The Agreement Conferring JurisdictionPosted: April 13th, 2021 | Author: Paul | Filed under: Uncategorized | Leave a comment »
The provisions relating to the forum agreements take precedence over the other provisions of the brussels regulation, with the exception of: exclusive jurisdiction granted to a particular jurisdiction under Article 24.B (for example, certain land disputes); Submission to the section 26 court; and the specific rules on employment, consumer contracts and insurance covered by Articles 10-23 (for more information on all these provisions, see assumptions iii to v). The Supreme Court recently ruled that the effectiveness of a jurisdictional agreement must be decided on the basis of Article 23 of the Regulation (now Article 25 of the EU Brussels-IA Regulation), since the applicability of the EU`s Brussels I regulation is indisputable. (1) This is a substantial change from the original Brussels regulation, which stipulated that any jurisdiction of a Member State other than the court before it should suspend its own proceedings until the status of the former, irrespective of the fact that the first appeal was brought in violation of an exclusive jurisdiction clause in favour of the latter. This rule was open to abuse; a party wishing to delay a judgment could go to court in another Member State, perhaps another, known for a more relaxed pace of justice, and the elected court would then have to wait for the first court to render it incompetent. This tactic, known as the “Italian torpedo”, is no longer available after the brussels regulation was overhauled. 3. If there is agreement on the application of one of the procedures covered by Article 287, paragraph 1 of the 1982 United Nations Convention on the Law of the Sea, the provisions of Part XV of this Convention relating to the chosen procedure would apply mutatis mutandis. In practice, problems sometimes arise when transactions are documented in a number of related agreements containing conflicting jurisdiction clauses. If the claim in question arises as part of a particular agreement, the Tribunal takes effect even if the jurisdiction clause in that agreement results in a fragmentation of the proceedings: cf. Sebastian Holdings Inc.

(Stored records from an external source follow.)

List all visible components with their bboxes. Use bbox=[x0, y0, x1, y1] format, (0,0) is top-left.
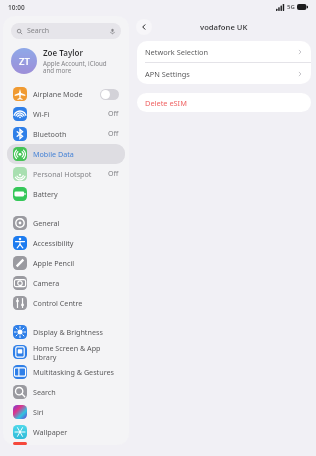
staticText: 5G bbox=[287, 3, 295, 11]
staticText: General bbox=[33, 218, 60, 228]
staticText: Control Centre bbox=[33, 298, 83, 308]
staticText: ZT bbox=[19, 55, 30, 68]
staticText: Battery bbox=[33, 189, 58, 199]
staticText: Apple Account, iCloud and more bbox=[43, 59, 107, 75]
staticText: Bluetooth bbox=[33, 129, 67, 139]
button[interactable]: APN Settings bbox=[137, 63, 311, 84]
button[interactable]: General bbox=[7, 213, 125, 233]
staticText: Multitasking & Gestures bbox=[33, 367, 114, 377]
button[interactable]: Bluetooth bbox=[7, 124, 125, 144]
button[interactable]: Search bbox=[11, 23, 121, 39]
button[interactable]: Accessibility bbox=[7, 233, 125, 253]
button[interactable]: Delete eSIM bbox=[137, 93, 311, 112]
button[interactable]: Back bbox=[136, 19, 152, 35]
button[interactable]: Notifications bbox=[7, 442, 125, 445]
staticText: Home Screen & App Library bbox=[33, 343, 119, 362]
staticText: Display & Brightness bbox=[33, 327, 103, 337]
button[interactable]: Display & Brightness bbox=[7, 322, 125, 342]
staticText: Off bbox=[108, 129, 119, 139]
button[interactable]: Home Screen & App Library bbox=[7, 342, 125, 362]
button[interactable]: Network Selection bbox=[137, 41, 311, 62]
button[interactable]: Airplane Mode bbox=[7, 84, 125, 104]
button[interactable]: Personal Hotspot bbox=[7, 164, 125, 184]
staticText: Off bbox=[108, 169, 119, 179]
staticText: vodafone UK bbox=[200, 22, 248, 32]
button[interactable]: Multitasking & Gestures bbox=[7, 362, 125, 382]
staticText: Off bbox=[108, 109, 119, 119]
staticText: Airplane Mode bbox=[33, 89, 83, 99]
staticText: Search bbox=[33, 387, 56, 397]
staticText: Apple Pencil bbox=[33, 258, 75, 268]
staticText: Wi-Fi bbox=[33, 109, 50, 119]
staticText: Camera bbox=[33, 278, 60, 288]
button[interactable]: Siri bbox=[7, 402, 125, 422]
staticText: Zoe Taylor bbox=[43, 47, 83, 58]
staticText: Accessibility bbox=[33, 238, 74, 248]
button[interactable]: Camera bbox=[7, 273, 125, 293]
staticText: Siri bbox=[33, 407, 44, 417]
staticText: Network Selection bbox=[145, 47, 209, 57]
button[interactable]: Airplane Mode toggle bbox=[100, 89, 119, 100]
button[interactable]: Mobile Data bbox=[7, 144, 125, 164]
staticText: APN Settings bbox=[145, 69, 190, 79]
staticText: Search bbox=[27, 26, 50, 36]
staticText: Wallpaper bbox=[33, 427, 68, 437]
staticText: Delete eSIM bbox=[145, 98, 187, 108]
button[interactable]: Battery bbox=[7, 184, 125, 204]
button[interactable]: ZT bbox=[11, 47, 121, 75]
button[interactable]: Apple Pencil bbox=[7, 253, 125, 273]
button[interactable]: Search bbox=[7, 382, 125, 402]
button[interactable]: Wi-Fi bbox=[7, 104, 125, 124]
button[interactable]: Wallpaper bbox=[7, 422, 125, 442]
staticText: 10:00 bbox=[8, 3, 25, 12]
staticText: Mobile Data bbox=[33, 149, 74, 159]
staticText: Personal Hotspot bbox=[33, 169, 92, 179]
button[interactable]: Control Centre bbox=[7, 293, 125, 313]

/Deutsche Bank AG  EWCA Civ 998, which is taken into account here: collision clauses in complex financial transactions – other indications of the Court of Appeal. However, if the appeal involves a number of agreements, the court may consider the agreement “in the business centre of the transaction” to determine which jurisdiction clause should cover the dispute: see UBS Securities LLC/HSH Nordbank AG  EWCA Civ 585, which is dealt with here: synthetic CDO in english courts: the Court of Appeal upholds the jurisdiction of New York. 3. Where voluntary dispute resolution measures are exhausted or no agreement is reached on the use of other bodies, such as the International Court of Justice or the International Tribunal for the Law of the Sea, one of the parties may seek binding arbitration. In accordance with Section 9 of Civil Procedure 1908 (`CPC`), all courts have jurisdiction over all civil actions, unless jurisdiction is expressly or implicitly excluded. In addition, Section 20 of the CPC provides that an action can be brought either where the defendant usually resides, operates or where part of the plea is under review. Section 20 makes it clear that more than one court may have jurisdiction over the appeal (Z.B. when part of the plea is formed in another location than if the defendant usually resides or operates).